JOSEPH LAVORGNA, CHIEF ECONOMIST AMERICAS, NATIXIS, NEW YORK

“I don’t think there’s anything unique about the statement other than the fact that they’re trying to buy time by saying inflation and supply chain disruptions are temporary, and that’s the main thing. What we got was exactly what was expected.

“They’re hedging their bets, but that’s nothing new, as we’ve heard publicly that they’re a little less confident things are going to come down as quickly on the inflation side as they thought. Along with the supply disruptions, things are dragging on a bit longer, and the statement reflects those realities.

TOM GARRETSON, SENIOR PORTFOLIO STRATEGIST, RBC WEALTH MANAGEMENT, MINNEAPOLIS

“More or less as expected, that means it will all depend on the press conference given a lot of nuance around what the markets are reassessing in terms of Fed expectations, the focus will be on the press conference. right now you start to see long term yields start to rise so with stocks doing well after the meeting it looks like even though it was largely as expected there is still a bit more of dovish inclination towards the lira early on the statement given that the only remaining question mark was how they would characterize inflation and they kind of nuanced it as they still expect transitory inflation.

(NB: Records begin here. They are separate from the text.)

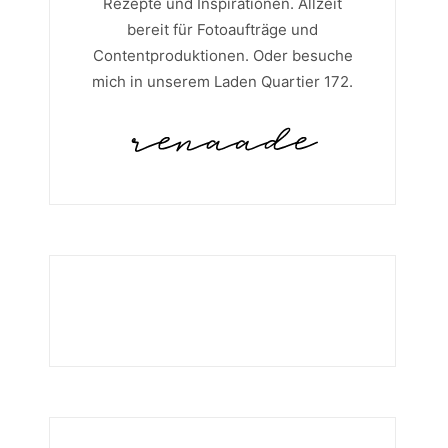
Rezepte und Inspirationen. Allzeit
bereit für Fotoaufträge und
Contentproduktionen. Oder besuche
mich in unserem Laden Quartier 172.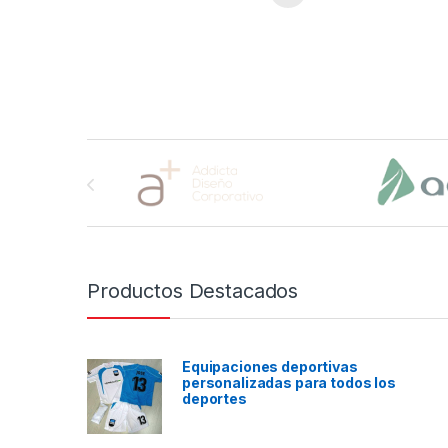
Brands Carousel
Productos Destacados
Equipaciones deportivas
personalizadas para todos los
deportes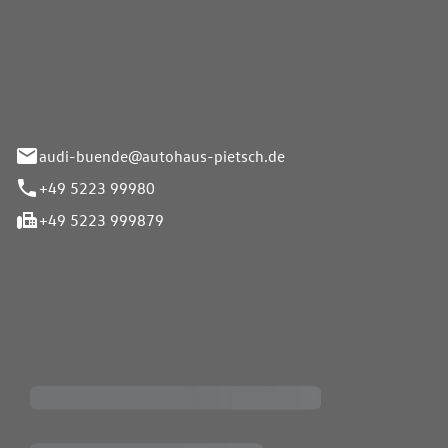
Pietsch.Bünde GmbH
33-37
audi-buende@autohaus-pietsch.de
+49 5223 99980
+49 5223 999879
iten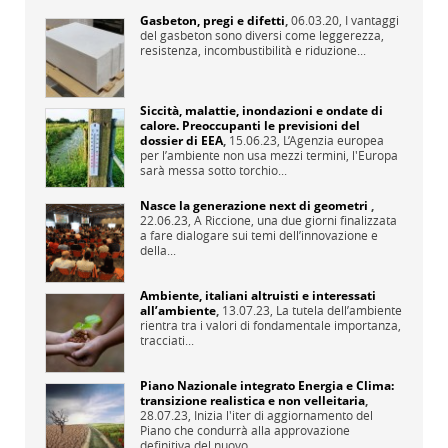
Gasbeton, pregi e difetti
,
06.03.20,
I vantaggi
del gasbeton sono diversi come leggerezza,
resistenza, incombustibilità e riduzione...
Siccità, malattie, inondazioni e ondate di
calore. Preoccupanti le previsioni del
dossier di EEA
,
15.06.23,
L’Agenzia europea
per l’ambiente non usa mezzi termini, l'Europa
sarà messa sotto torchio...
Nasce la generazione next di geometri
,
22.06.23,
A Riccione, una due giorni finalizzata
a fare dialogare sui temi dell’innovazione e
della...
Ambiente, italiani altruisti e interessati
all’ambiente
,
13.07.23,
La tutela dell’ambiente
rientra tra i valori di fondamentale importanza,
tracciati...
Piano Nazionale integrato Energia e Clima:
transizione realistica e non velleitaria
,
28.07.23,
Inizia l'iter di aggiornamento del
Piano che condurrà alla approvazione
definitiva del nuovo...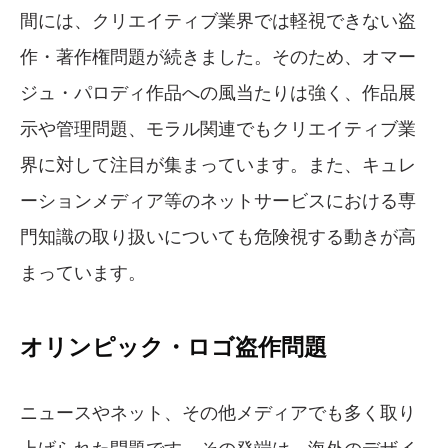
間には、クリエイティブ業界では軽視できない盗
作・著作権問題が続きました。そのため、オマー
ジュ・パロディ作品への風当たりは強く、作品展
示や管理問題、モラル関連でもクリエイティブ業
界に対して注目が集まっています。また、キュレ
ーションメディア等のネットサービスにおける専
門知識の取り扱いについても危険視する動きが高
まっています。
オリンピック・ロゴ盗作問題
ニュースやネット、その他メディアでも多く取り
上げられた問題です。その発端は、海外のデザイ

So maybe the risk of this meeting was that they are signaling more that inflationary pressures are starting to build up more than they are prepared to tolerate.

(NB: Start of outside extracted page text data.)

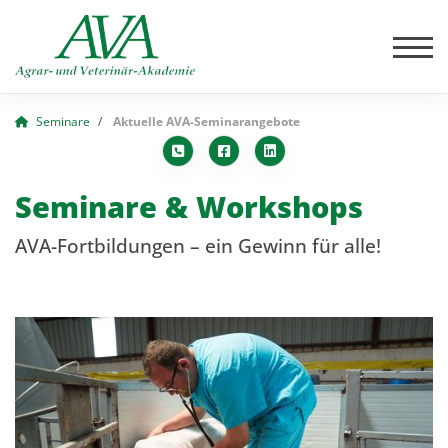
Seminare
Aktuelle AVA-Seminarangebote
Seminare & Workshops
AVA-Fortbildungen – ein Gewinn für alle!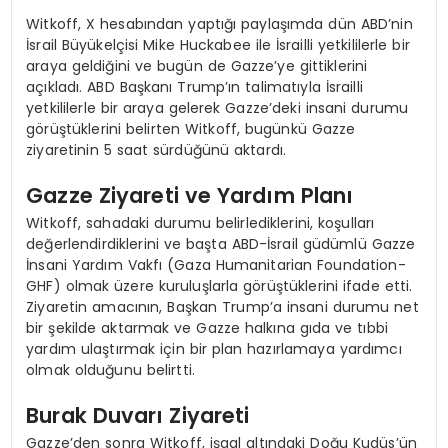
Witkoff, X hesabından yaptığı paylaşımda dün ABD’nin
İsrail Büyükelçisi Mike Huckabee ile İsrailli yetkililerle bir
araya geldiğini ve bugün de Gazze’ye gittiklerini
açıkladı. ABD Başkanı Trump’ın talimatıyla İsrailli
yetkililerle bir araya gelerek Gazze’deki insani durumu
görüştüklerini belirten Witkoff, bugünkü Gazze
ziyaretinin 5 saat sürdüğünü aktardı.
Gazze Ziyareti ve Yardım Planı
Witkoff, sahadaki durumu belirlediklerini, koşulları
değerlendirdiklerini ve başta ABD-İsrail güdümlü Gazze
İnsani Yardım Vakfı (Gaza Humanitarian Foundation-
GHF) olmak üzere kuruluşlarla görüştüklerini ifade etti.
Ziyaretin amacının, Başkan Trump’a insani durumu net
bir şekilde aktarmak ve Gazze halkına gıda ve tıbbi
yardım ulaştırmak için bir plan hazırlamaya yardımcı
olmak olduğunu belirtti.
Burak Duvarı Ziyareti
Gazze’den sonra Witkoff, işgal altındaki Doğu Kudüs’ün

“It’s kind of offset because there are questions about the reduction in asset purchases starting this month or next month. So maybe the start of November is obviously a bit hawkish, it looks like they would like to start it and get it over with as soon as possible. But the qualifying factor here is that despite all the recent concerns about inflation, it seems they still not only expect it to is transitional, but they also added the qualifying statement that it is largely a matter of supply and demand factors in certain sectors of the economy.

OLIVER PURSCHE, SENIOR VICE PRESIDENT, ADVISOR, WEALTHSPIRE ADVISORS, NEW YORK:

“It seems very much in line with market expectations, and that is reflected in the muted reaction. It also leads me to think…we can probably expect one, maybe two rate hikes at the end of 2022, which is less than many had anticipated. But, generally speaking, no surprises, which is a good thing. One of the interesting things is that they have made it clear that many of these measures will be based on continued economic improvement and the outlook for inflation.